3. Where else are you going to put a meth lab?
At the “Jersey Shore” we know we’re from New Jersey.
I don’t mean to knock too hard on other New Jerseyans — because let’s face facts, we’re all in this battle as a team. We have to stick together and we really cannot afford to take each other out with friendly fire. That being said, I will make one remark. People from North Jersey sometimes tend to believe they’re actually New Yorkers. People from South Jersey are oftentimes under a similar misplaced delusion that they’re from Philly. But, those of us who reside along the coast know we’re from New Joisey and we are goddamn proud of it. (Disclaimer: this generalization varies according to product and some may have allergic reactions to this opinion.)
All I am saying is that we’re like the hub of Jersey Pride. I like to think of myself as having a degree in New Jersey with a focus on exit 105, ya know? Speaking of exits…
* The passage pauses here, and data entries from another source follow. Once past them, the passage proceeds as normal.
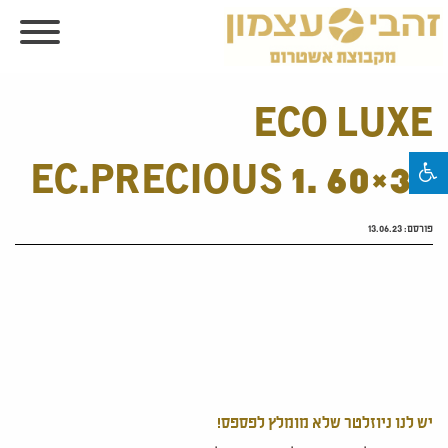
ECO LUXE
EC.PRECIOUS 1. 60×30
פורסם:
13.06.23
יש לנו ניוזלטר שלא מומלץ לפספס!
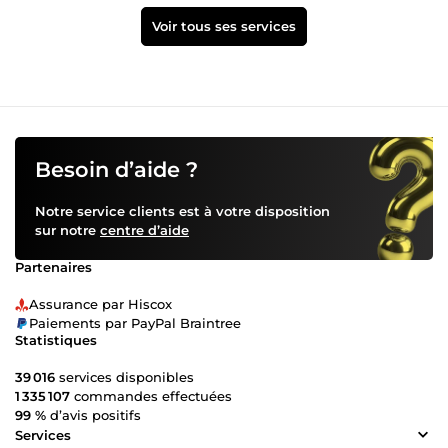
Voir tous ses services
Besoin d’aide ?
Notre service clients est à votre disposition
sur notre
centre d’aide
Partenaires
Assurance par Hiscox
Paiements par PayPal Braintree
Statistiques
39 016
services disponibles
1 335 107
commandes effectuées
99 %
d’avis positifs
Services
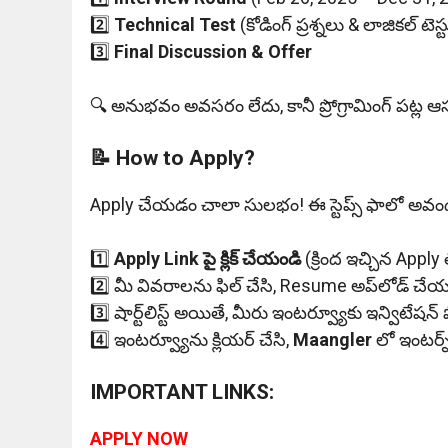
2️⃣
Technical Test
(కోడింగ్ ప్రశ్నలు & లాజికల్ టెస్ట
3️⃣
Final Discussion & Offer
🔍 అనుభవం అవసరం లేదు, కానీ ప్రోగ్రామింగ్ పట్ల ఆసక
📝 How to Apply?
Apply చేయడం చాలా సులభం! ఈ స్టెప్స్ ఫాలో అవండ
1️⃣
Apply Link పై క్లిక్ చేయండి
(క్రింద ఇచ్చిన Apply లి
2️⃣ మీ వివరాలను ఫిల్ చేసి, Resume అప్‌లోడ్ చేయ
3️⃣ షార్ట్‌లిస్ట్ అయితే, మీరు ఇంటర్వ్యూకు ఇన్విటేషన
4️⃣ ఇంటర్వ్యూను క్లియర్ చేసి,
Maangler
లో ఇంటర్న్
IMPORTANT LINKS:
APPLY NOW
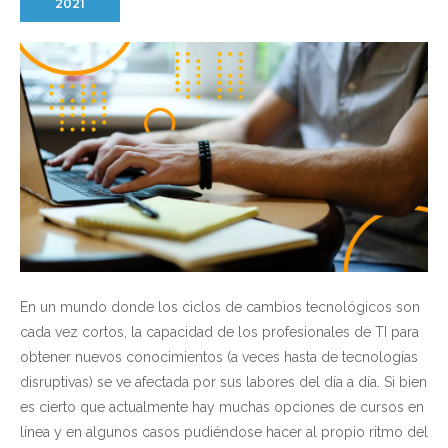
2021
En un mundo donde los ciclos de cambios tecnológicos son
cada vez cortos, la capacidad de los profesionales de TI para
obtener nuevos conocimientos (a veces hasta de tecnologías
disruptivas) se ve afectada por sus labores del día a día. Si bien
es cierto que actualmente hay muchas opciones de cursos en
línea y en algunos casos pudiéndose hacer al propio ritmo del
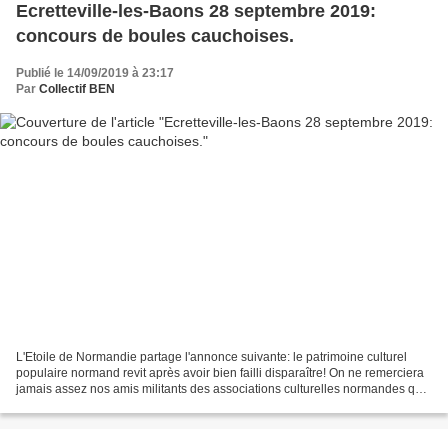
Ecretteville-les-Baons 28 septembre 2019:
concours de boules cauchoises.
Publié le 14/09/2019 à 23:17
Par
Collectif BEN
L'Etoile de Normandie partage l'annonce suivante: le patrimoine culturel
populaire normand revit après avoir bien failli disparaître! On ne remerciera
jamais assez nos amis militants des associations culturelles normandes qui
voient aujourd'hui leur travail...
In no other state is driving considered a cultural experience.
Have you ever driven on the Jersey turnpike? It’s kind of like playing a game where you drive and you try not to die. “Initiation,” if you will. The speed limit is 88-or-else, and if you don’t get that, then you are in for quite a trip. The highlighted version is as follows:
First, My Father’s Driving Rules:
1. Always be on the offensive.
2. If you’re too scared to drive, get off the goddamn road.
And my personal favorite,
3. Never use your blinker. Then, they’ll know you’re coming.
Second, NJ Drivers Top 3 Moves:
1. The “Jersey-lane-change” as in, “See that car?! Now you DON’T!” Why? Because it just crossed four lanes of traffic in the blink of an eye.
2. The “Threesome” when you disobey the golden 88-or-else rule or look at someone the wrong way and so you (1) receive the finger, (2) the horn and (3) a death threat out the window. And rightfully so… keep your eyes on the road, asshole.
3. The “Zoolander” as in, “Why can’t I turn left anywhere in this f-ckin’ state!?” Because we said so, that’s why. Our state, our rules.
Whatever you have, we have it better.
You know the drill. We’ve got better bagels, better pizza and better looking people. It’s true. And we have Bruce! We have THE BOSS, baby. And we are certainly not running out of talent in any of the artistic arenas, any time soon. Some of the best surfers in the world (Mike Gleason, get it cuz) tout the Jersey Shore as their home break. And have you heard of Quincy Mumford & The Reason Why? What about Kid Felix? If you haven’t, you should iTunes hunt them ASAP so you can tell all of your friends that you knew all about them before they made it big. Because they will. Or, if you’re into avant-garde art, check out Katy Hirschfeld’s sexpot collection of grit and glamour at Collage Garage. She’s going to be big, too. And of course, we’re proud to lay home-land claim to Move For Hunger. They’re already big, you idiot, so do some Googling.
So, that’s my argument for the Jersey Shore. We aren’t always the boxed-in version of what you see on TV. We produce some of the most original and talented people on the planet. And behind the (sometimes) misrepresented television and news mockery, we’re just one big make-shift family full of good hearts, sharp tongues and a lot of soul. I mean, what else could you possibly want — clear water and white sand? Come on, don’t be greedy.